Apr 27 11:31:59 prometheus systemd[1]: prometheus.service: Scheduled restart job, restart counter is at 5.
Apr 27 11:31:59 prometheus systemd[1]: Stopped Monitoring system and time series database.
Apr 27 11:31:59 prometheus systemd[1]: prometheus.service: Start request repeated too quickly.
Apr 27 11:31:59 prometheus systemd[1]: prometheus.service: Failed with result 'exit-code'.
Apr 27 11:31:59 prometheus systemd[1]: Failed to start Monitoring system and time series database.
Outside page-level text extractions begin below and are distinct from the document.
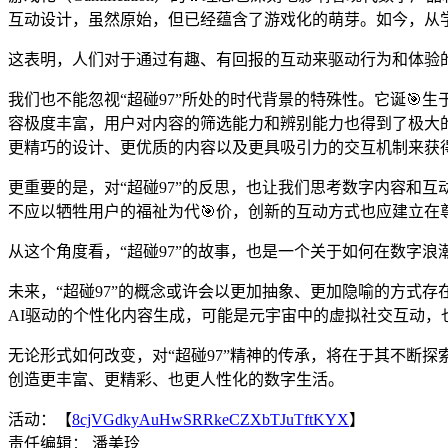
互动设计，虽然原始，但已经蕴含了游戏化的萌芽。如今，从
这表明，人们对于通过有趣、有回报的互动来驱动行为和体验
我们也不能忽视“超碰97”所处的时代背景的特殊性。它诞
容极度丰富，用户对内容的筛选能力和辨别能力也得到了极大的
更精巧的设计、更优质的内容以及更具吸引力的交互机制来获
更重要的是，对“超碰97”的反思，也让我们思考数字内容和
不应以牺牲用户的福祉为代🎯价，创新的互动方式也应建立在
从这个角度看，“超碰97”的故事，也是一个关于如何在数字
未来，“超碰97”的概念或许会以更加抽象、更加隐喻的方式
AI驱动的个性化内容生成，可能是元宇宙中的虚拟社交互动，
无论形式如何改变，对“超碰97”精神的传承，将在于其不断
创造更丰富、更精彩、也更人性化的数字生活。
活动：【
8cjVGdkyAuHwSRRkeCZXbTJuTftKYX
】
责任编辑： 潘美玲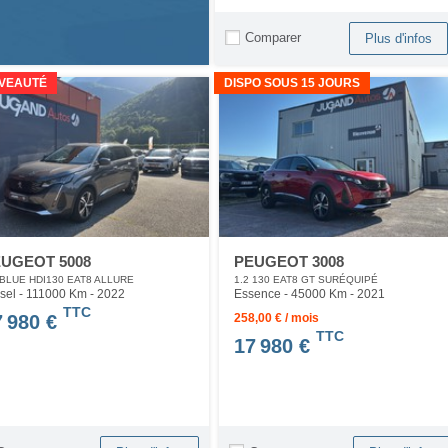
Comparer
Plus d'infos
VEAUTÉ
DISPO SOUS 15 JOURS
UGEOT 5008
PEUGEOT 3008
 BLUE HDI130 EAT8 ALLURE
1.2 130 EAT8 GT SURÉQUIPÉ
sel - 111000 Km
- 2022
Essence - 45000 Km
- 2021
TTC
7 980 €
258,00 € / mois
TTC
17 980 €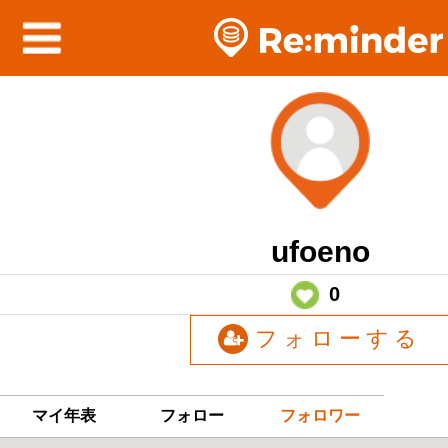
ufoeno
0
フォローする
マイ年表
フォロー
フォロワー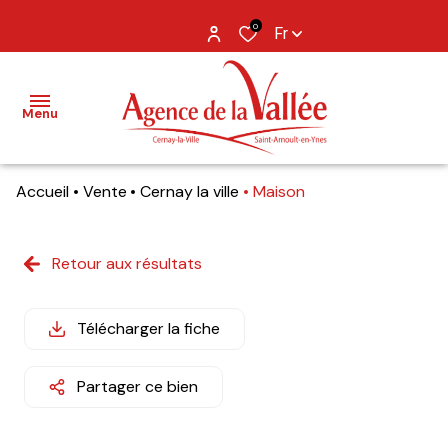
0
Fr
Menu
Accueil
Vente
Cernay la ville
Maison
NOS
BIENS
Retour aux résultats
BIENS
VENDUS
Télécharger la fiche
ESTIMATION
Partager ce bien
NOS
AGENCES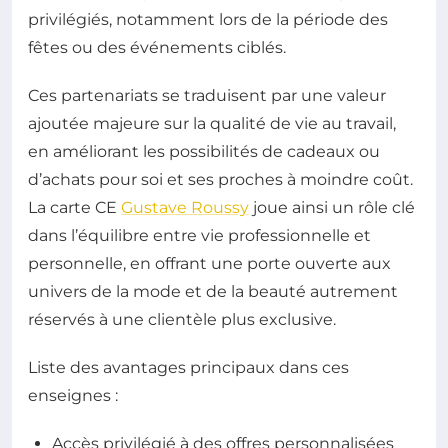
privilégiés, notamment lors de la période des
fêtes ou des événements ciblés.
Ces partenariats se traduisent par une valeur
ajoutée majeure sur la qualité de vie au travail,
en améliorant les possibilités de cadeaux ou
d’achats pour soi et ses proches à moindre coût.
La carte CE
Gustave Roussy
joue ainsi un rôle clé
dans l’équilibre entre vie professionnelle et
personnelle, en offrant une porte ouverte aux
univers de la mode et de la beauté autrement
réservés à une clientèle plus exclusive.
Liste des avantages principaux dans ces
enseignes :
Accès privilégié à des offres personnalisées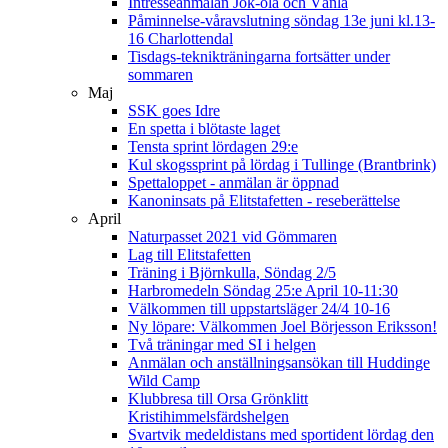
Intresseanmälan Jok-ola och Vänla
Påminnelse-våravslutning söndag 13e juni kl.13-
16 Charlottendal
Tisdags-teknikträningarna fortsätter under
sommaren
Maj
SSK goes Idre
En spetta i blötaste laget
Tensta sprint lördagen 29:e
Kul skogssprint på lördag i Tullinge (Brantbrink)
Spettaloppet - anmälan är öppnad
Kanoninsats på Elitstafetten - reseberättelse
April
Naturpasset 2021 vid Gömmaren
Lag till Elitstafetten
Träning i Björnkulla, Söndag 2/5
Harbromedeln Söndag 25:e April 10-11:30
Välkommen till uppstartsläger 24/4 10-16
Ny löpare: Välkommen Joel Börjesson Eriksson!
Två träningar med SI i helgen
Anmälan och anställningsansökan till Huddinge
Wild Camp
Klubbresa till Orsa Grönklitt
Kristihimmelsfärdshelgen
Svartvik medeldistans med sportident lördag den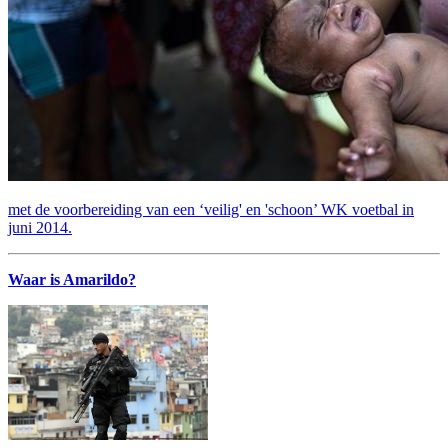
met de voorbereiding van een ‘veilig' en 'schoon’ WK voetbal in
juni 2014.
Waar is Amarildo?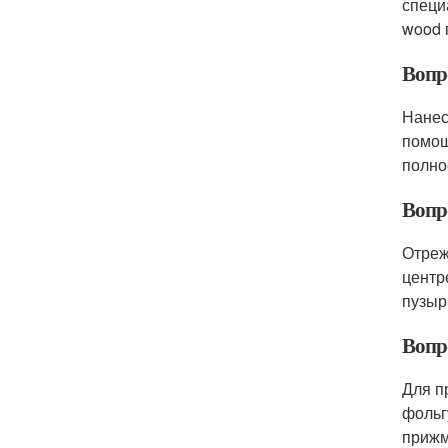
специ
wood 
Вопр
Нанес
помощ
полно
Вопр
Отреж
центр
пузыр
Вопр
Для п
фольг
прижм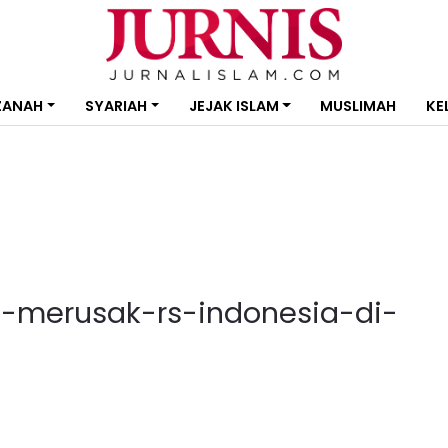
ZANAH
SYARIAH
JEJAK ISLAM
MUSLIMAH
KE
l-merusak-rs-indonesia-di-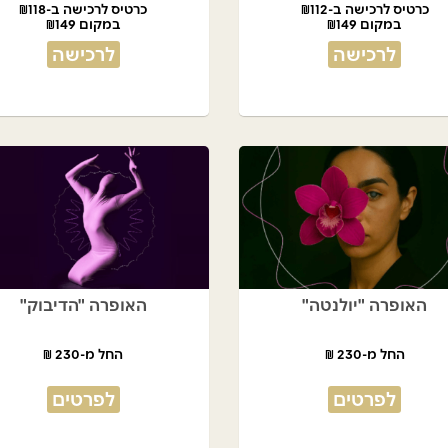
כרטיס לרכישה ב-₪112
כרטיס לרכישה ב-₪118
במקום ₪149
במקום ₪149
לרכישה
לרכישה
האופרה "יולנטה"
האופרה "הדיבוק"
החל מ-230 ₪
החל מ-230 ₪
לפרטים
לפרטים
A google for the error turned up:

Hunt for root cause

  • There’s enough free space to write files in this location.
  • I don’t use NFS; the data is on XFS
  • The previous (/var/log/prometheus/) log contains a clean startup

FIX

meta.json is empty for the recent directory, so I’ll delete.
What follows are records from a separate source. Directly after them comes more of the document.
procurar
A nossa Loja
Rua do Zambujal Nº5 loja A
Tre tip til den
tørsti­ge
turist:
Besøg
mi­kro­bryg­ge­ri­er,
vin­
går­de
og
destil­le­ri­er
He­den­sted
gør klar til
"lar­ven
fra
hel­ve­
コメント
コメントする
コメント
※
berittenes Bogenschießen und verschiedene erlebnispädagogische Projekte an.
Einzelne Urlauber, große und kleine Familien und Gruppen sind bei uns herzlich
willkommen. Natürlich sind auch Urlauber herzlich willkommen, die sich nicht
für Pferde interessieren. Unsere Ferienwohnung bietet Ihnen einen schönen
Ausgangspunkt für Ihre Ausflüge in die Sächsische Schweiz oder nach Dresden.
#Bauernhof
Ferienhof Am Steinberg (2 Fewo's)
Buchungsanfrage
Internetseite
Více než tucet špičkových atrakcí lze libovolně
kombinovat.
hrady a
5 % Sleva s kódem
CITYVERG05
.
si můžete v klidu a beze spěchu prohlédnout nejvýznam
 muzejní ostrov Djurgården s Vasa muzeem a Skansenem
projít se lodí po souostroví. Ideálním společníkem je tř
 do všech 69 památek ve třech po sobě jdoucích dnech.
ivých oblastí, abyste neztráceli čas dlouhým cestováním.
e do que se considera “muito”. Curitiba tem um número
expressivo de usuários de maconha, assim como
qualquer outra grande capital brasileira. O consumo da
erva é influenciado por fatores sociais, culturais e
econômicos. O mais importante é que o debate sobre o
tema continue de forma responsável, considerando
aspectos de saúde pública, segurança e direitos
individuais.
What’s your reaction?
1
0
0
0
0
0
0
ls -alh /var/lib/prometheus/metrics2/*/meta.json | awk '{print $5" - "$9}'
930 - /var/lib/prometheus/metrics2/01FXNNACW65B4XZ1P86W5C6MKT/meta.json
930 - /var/lib/prometheus/metrics2/01FXQK464WAPXAMHDE3RWXGCB0/meta.json
930 - /var/lib/prometheus/metrics2/01FXSGXCRGP0DE8ZQ4ZRND552C/meta.json
930 - /var/lib/prometheus/metrics2/01FXVEQ4AV8EH9EDMEKV1TRKZ3/meta.json
930 - /var/lib/prometheus/metrics2/01FXXCGMJZERBJCKVAQSYM4WCG/meta.json
930 - /var/lib/prometheus/metrics2/01FXZAA41ZAZYRHN415FE3CX56/meta.json
930 - /var/lib/prometheus/metrics2/01FY183K7PSVG2ZACXVTG6DJXM/meta.json
930 - /var/lib/prometheus/metrics2/01FY35XCQTFN1T931BT98KK99G/meta.json
930 - /var/lib/prometheus/metrics2/01FY53PVTA9NGW1YQQ9868NSTQ/meta.json
930 - /var/lib/prometheus/metrics2/01FY71GCRJF9202770248J335E/meta.json
930 - /var/lib/prometheus/metrics2/01FY8Z9TXDP194BXKEH3FAPN8P/meta.json
930 - /var/lib/prometheus/metrics2/01FYAX39CBRAX0VS7E93XZQ2FZ/meta.json
930 - /var/lib/prometheus/metrics2/01FYCTWT4M5QV6A0W1P34A02E1/meta.json
930 - /var/lib/prometheus/metrics2/01FYERPMJ38ZDN3XB4DQTNDTB9/meta.json
930 - /var/lib/prometheus/metrics2/01FYGPG00KFZRSVBV4JM9NFRRH/meta.json
930 - /var/lib/prometheus/metrics2/01FYJM9TK6TDTNQ64C399A46KZ/meta.json
930 - /var/lib/prometheus/metrics2/01FYMJ36ZTYFV09RWRYY3BN7PV/meta.json
930 - /var/lib/prometheus/metrics2/01FYPFWJRB5NAQACM4H2D8AK01/meta.json
930 - /var/lib/prometheus/metrics2/01FYRDP2N3EJ4XRPHKPXS6H49C/meta.json
930 - /var/lib/prometheus/metrics2/01FYTBFV9Q5XQ38WYF26HHKE5H/meta.json
308 - /var/lib/prometheus/metrics2/01FYV026RKCB7XRKNAGDG4ZW0D/meta.json
732 - /var/lib/prometheus/metrics2/01FYV02K8P30TVW73Y4RYZ3DH5/meta.json
308 - /var/lib/prometheus/metrics2/01FYV6XY0J1RW12NXC4FTMRDN0/meta.json
0 - /var/lib/prometheus/metrics2/01FYVDSN8KYK9SEFT6EAD7KRA6/meta.json
rm -rf /var/lib/prometheus/metrics2/01FYVDSN8KYK9SEFT6EAD7KRA6

Conclusion

I don’t think my guests are always going down cleanly at shutdown. Prometheus was compacting it’s data when KVM guest went away.

Looking at issue 4058, it’s noted that the code doesn’t do a sync before closing the file; it does everywhere else, and I guess this is the fix that’ll be in 2.9.0. That might have helped, though it’s a case, here, of putting on a tourniquet before shooting oneself in a foot.